* _PROMPT_
Copy out exactly the lines below that run from the one holding "És qüestió de" to the one holding "Un exemple claríssim: La", keeping both of those lines and no others.

* _SOURCE RECORDS_
***
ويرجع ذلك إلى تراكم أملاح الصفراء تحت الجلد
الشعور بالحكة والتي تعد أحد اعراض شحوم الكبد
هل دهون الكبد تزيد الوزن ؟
***
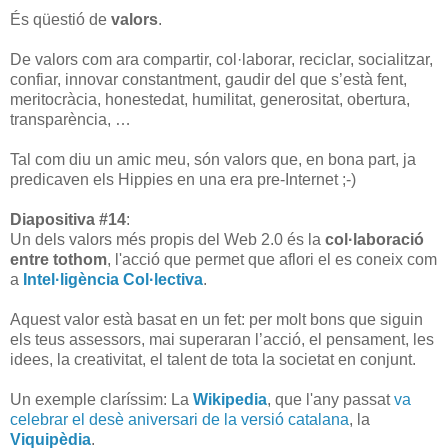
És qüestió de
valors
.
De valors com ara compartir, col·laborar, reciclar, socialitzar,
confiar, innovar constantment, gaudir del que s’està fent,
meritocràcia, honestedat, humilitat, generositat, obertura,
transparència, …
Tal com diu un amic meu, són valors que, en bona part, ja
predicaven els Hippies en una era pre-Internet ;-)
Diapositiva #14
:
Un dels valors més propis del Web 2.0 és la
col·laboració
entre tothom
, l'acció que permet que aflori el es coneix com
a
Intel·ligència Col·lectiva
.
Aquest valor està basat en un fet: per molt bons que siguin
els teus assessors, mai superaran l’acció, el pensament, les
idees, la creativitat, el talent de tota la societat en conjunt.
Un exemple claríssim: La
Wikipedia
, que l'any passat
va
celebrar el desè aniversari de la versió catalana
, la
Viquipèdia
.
***
* _OUTPUT FOR THIS TASK_
És qüestió de
valors
.
De valors com ara compartir, col·laborar, reciclar, socialitzar,
confiar, innovar constantment, gaudir del que s’està fent,
meritocràcia, honestedat, humilitat, generositat, obertura,
transparència, …
Tal com diu un amic meu, són valors que, en bona part, ja
predicaven els Hippies en una era pre-Internet ;-)
Diapositiva #14
:
Un dels valors més propis del Web 2.0 és la
col·laboració
entre tothom
, l'acció que permet que aflori el es coneix com
a
Intel·ligència Col·lectiva
.
Aquest valor està basat en un fet: per molt bons que siguin
els teus assessors, mai superaran l’acció, el pensament, les
idees, la creativitat, el talent de tota la societat en conjunt.
Un exemple claríssim: La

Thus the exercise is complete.